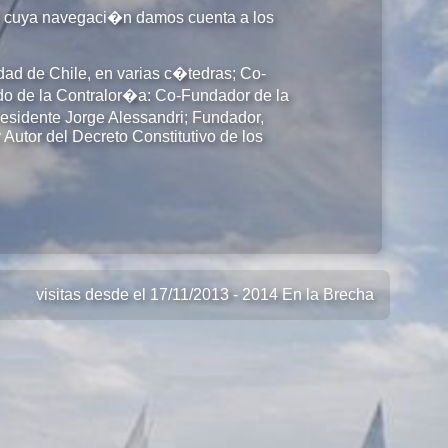
z, cuya navegaci�n damos cuenta a los
ad de Chile, en varias c�tedras; Co-
o de la Contralor�a: Co-Fundador de la
esidente Jorge Alessandri; Fundador,
Autor del Decreto Constitutivo de los
visitas desde el 17/11/2013 - 2014 En la Brecha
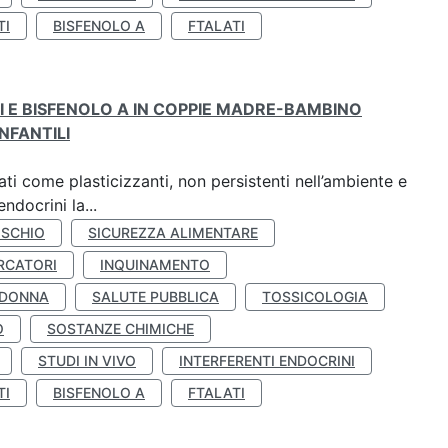
TI
BISFENOLO A
FTALATI
TI E BISFENOLO A IN COPPIE MADRE-BAMBINO
NFANTILI
ti come plasticizzanti, non persistenti nell’ambiente e
ndocrini la...
ISCHIO
SICUREZZA ALIMENTARE
RCATORI
INQUINAMENTO
 DONNA
SALUTE PUBBLICA
TOSSICOLOGIA
O
SOSTANZE CHIMICHE
STUDI IN VIVO
INTERFERENTI ENDOCRINI
TI
BISFENOLO A
FTALATI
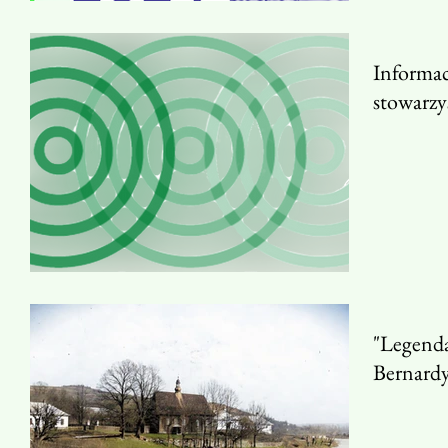
Informac
stowarzy
"Legenda
Bernardy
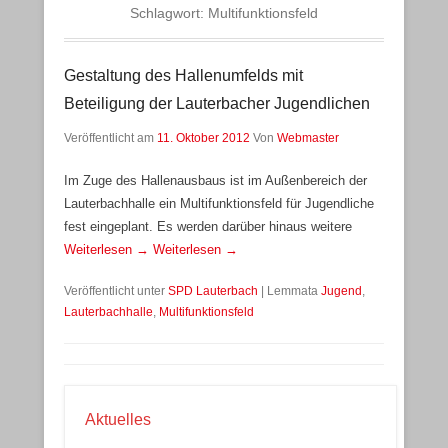
Schlagwort:
Multifunktionsfeld
Gestaltung des Hallenumfelds mit
Beteiligung der Lauterbacher Jugendlichen
Veröffentlicht am
11. Oktober 2012
Von
Webmaster
Im Zuge des Hallenausbaus ist im Außenbereich der
Lauterbachhalle ein Multifunktionsfeld für Jugendliche
fest eingeplant. Es werden darüber hinaus weitere
Weiterlesen →
Weiterlesen →
Veröffentlicht unter
SPD Lauterbach
|
Lemmata
Jugend
,
Lauterbachhalle
,
Multifunktionsfeld
Aktuelles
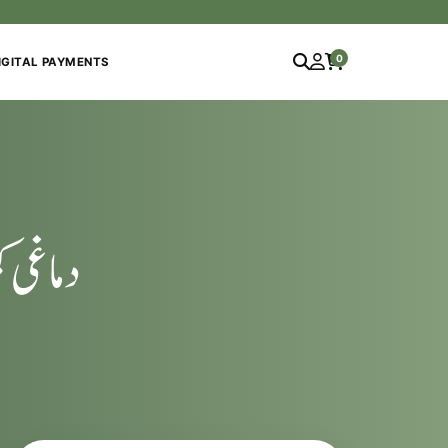
0
IGITAL PAYMENTS
دماغی ک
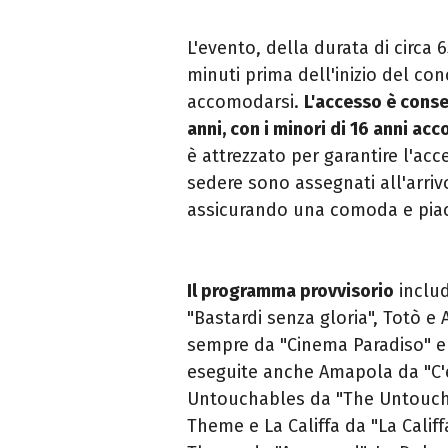
L'evento, della durata di circa 
minuti prima dell'inizio del con
accomodarsi.
L'accesso è conse
anni, con i minori di 16 anni ac
è attrezzato per garantire l'acce
sedere sono assegnati all'arrivo
assicurando una comoda e piace
Il programma provvisorio
includ
"Bastardi senza gloria", Totò e
sempre da "Cinema Paradiso" e 
eseguite anche Amapola da "C'e
Untouchables da "The Untoucha
Theme e La Califfa da "La Calif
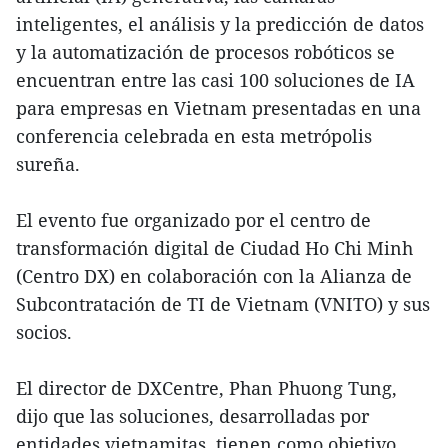
inteligentes, el análisis y la predicción de datos
y la automatización de procesos robóticos se
encuentran entre las casi 100 soluciones de IA
para empresas en Vietnam presentadas en una
conferencia celebrada en esta metrópolis
sureña.
El evento fue organizado por el centro de
transformación digital de Ciudad Ho Chi Minh
(Centro DX) en colaboración con la Alianza de
Subcontratación de TI de Vietnam (VNITO) y sus
socios.
El director de DXCentre, Phan Phuong Tung,
dijo que las soluciones, desarrolladas por
entidades vietnamitas, tienen como objetivo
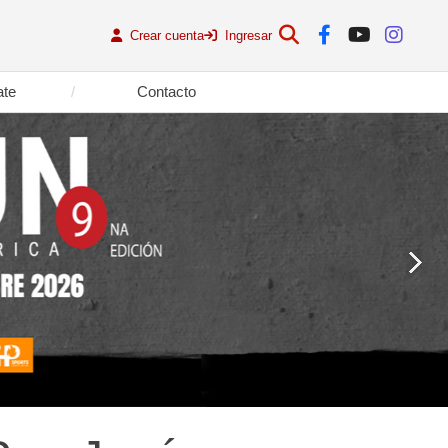
Crear cuenta
Ingresar
ate
Contacto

....

◆ Prompt: All lines above starting at the one with "fest eingeplant. Es" and ending at the one with "accomodarsi.", inclusive, are to be printed again exactly, with the pictures left out.

◆ Task output:
fest eingeplant. Es werden darüber hinaus weitere
Weiterlesen →
Weiterlesen →
Veröffentlicht unter
SPD Lauterbach
|
Lemmata
Jugend
,
Lauterbachhalle
,
Multifunktionsfeld
Aktuelles
0
IGITAL PAYMENTS
دماغی ک
L'evento, della durata di circa 
minuti prima dell'inizio del con
accomodarsi.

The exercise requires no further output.